The followers of Nursi, he continues, represent “one of the leading Islamic forces of contemporary Turkey, enjoying great influence both within that state and beyond its borders, in the first instance of the [often politically radicalized] Turkish diaspora in Europe.”
These ties have meant that the relationship between the Nursi movement and the Turkish government has not been a smooth or easy one: In 1999, Ankara banned the activity of the movement in Turkey and, by threatening his arrest, forced its most important leader to flee to the United States.
But despite these tensions, many in the Turkish government who are interested in expanding Ankara’s influence across the Turkic world appear to view the Nursiites as allies, albeit ones that Turkey cannot openly acknowledge lest it offend the governments of the countries, many in the post-Soviet region, where the Nursis function.
Consequently, Engel’gardt argues, it is important to recognize that the followers of Said Nursi “are in essence a political organization, which has branches in many countries” and whose current leader is currently living and functioning on the territory of the United States.
In 1999 and 2000, Moscow moved to limit the influence of the Nursis in the Russian Federation by restricting or even closing down many of the Turkic lycees there, but that alone did not end the influence of Nursi on the intellectual life of many Turkic Muslim groups there.
As a result, Engel’gardt continues, the Russian security services feared that even though the Nursiites and the followers of Hizb ut-Tahrir are “not one and the same thing,” the former could potentially have the kind of destabilizing influence in some of Russia’s regions that the latter already has had in Central Asia.
Russian concerns about the Nursiites were reinforced by the attitude of many Muslim leaders there.

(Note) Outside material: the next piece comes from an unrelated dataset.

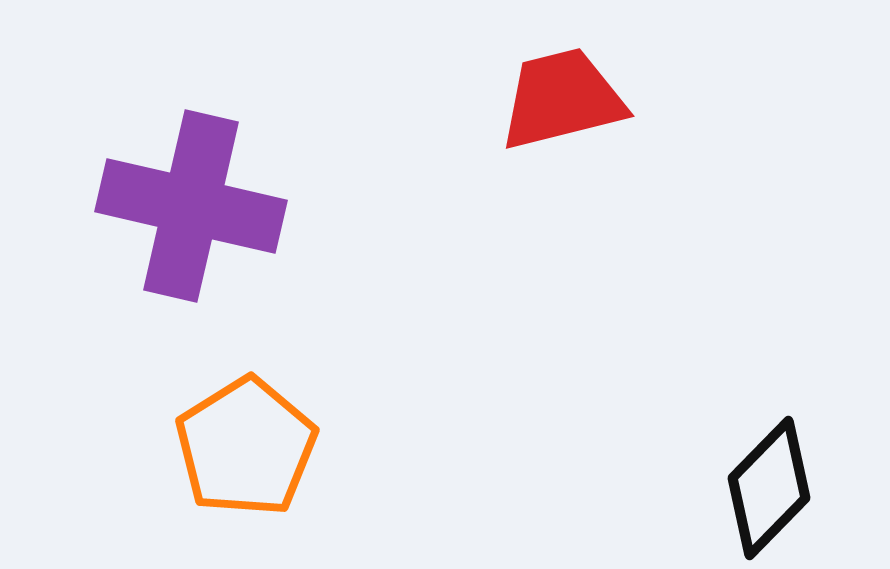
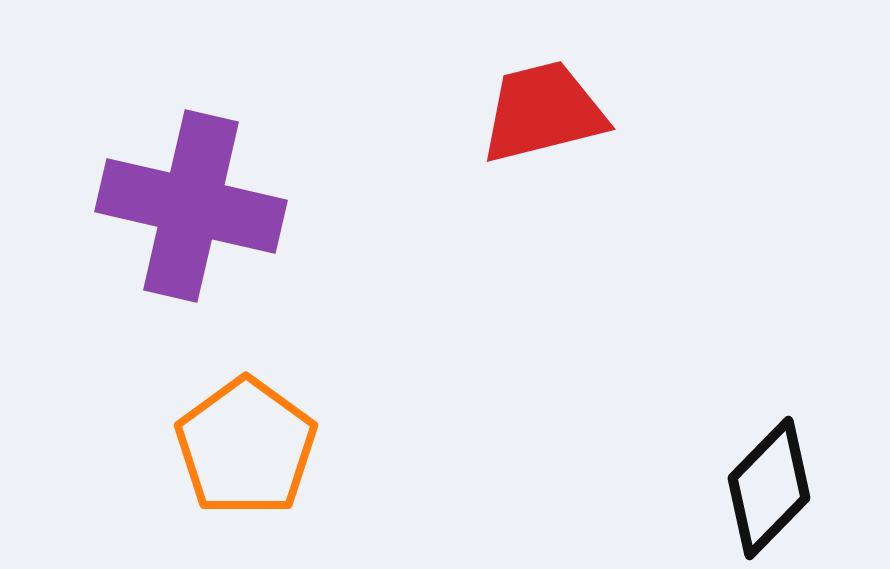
red trapezoid: moved 19 px left, 13 px down
orange pentagon: rotated 4 degrees counterclockwise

They did not view the Nursiites as competitors. The Nursiites continued to attend local mosques, and they appeared to promise further growth for Islam in Russia just as they had in Turkey.
These factors together led the Russian government to conclude that they had every reason to try to restrict the influence of Said Nursi. “One can criticize their method – the banning of texts,” Engel’gardt concludes. “But one ought not to consider this prohibition in isolation from the reputation the Nursiites have in Russia.”